[Records supplied]
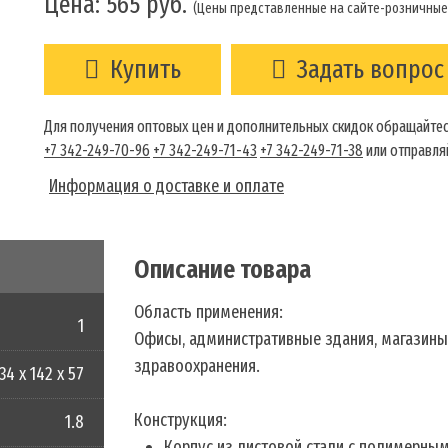
Цена:
565
руб.
(Цены представленные на сайте-розничные
Купить
Задать вопрос
Для получения оптовых цен и дополнительных скидок обращайтес
+7 342-249-70-96
+7 342-249-71-43
+7 342-249-71-38
или отправляй
Информация о доставке и оплате
Описание товара
Область применения:
1
Офисы, административные здания, магазины
здравоохранения.
34 x 142 x 57
Конструкция:
1.8
Корпус из листовой стали с полимерны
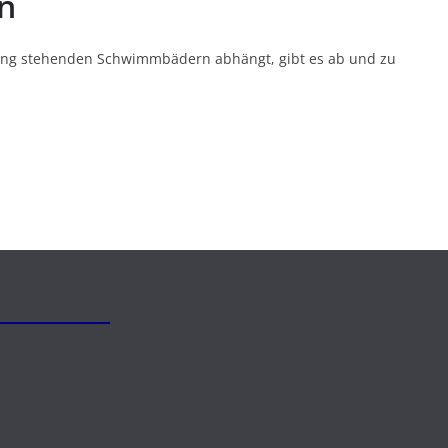
n
gung stehenden Schwimmbädern abhängt, gibt es ab und zu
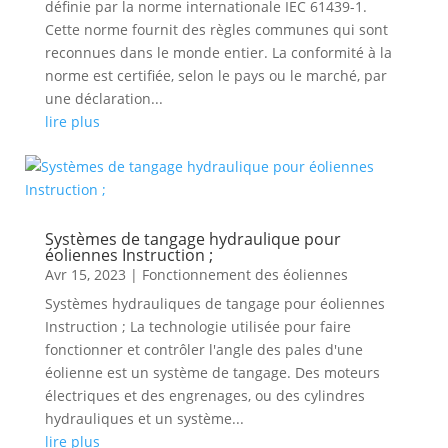
définie par la norme internationale IEC 61439-1.
Cette norme fournit des règles communes qui sont
reconnues dans le monde entier. La conformité à la
norme est certifiée, selon le pays ou le marché, par
une déclaration...
lire plus
Systèmes de tangage hydraulique pour
éoliennes Instruction ;
Avr 15, 2023
|
Fonctionnement des éoliennes
Systèmes hydrauliques de tangage pour éoliennes
Instruction ; La technologie utilisée pour faire
fonctionner et contrôler l'angle des pales d'une
éolienne est un système de tangage. Des moteurs
électriques et des engrenages, ou des cylindres
hydrauliques et un système...
lire plus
[/Records supplied]
Work instruction. Each line of the data above that contains the word "éoliennes" counts once; report the total and add nothing.

Finished exercise. 3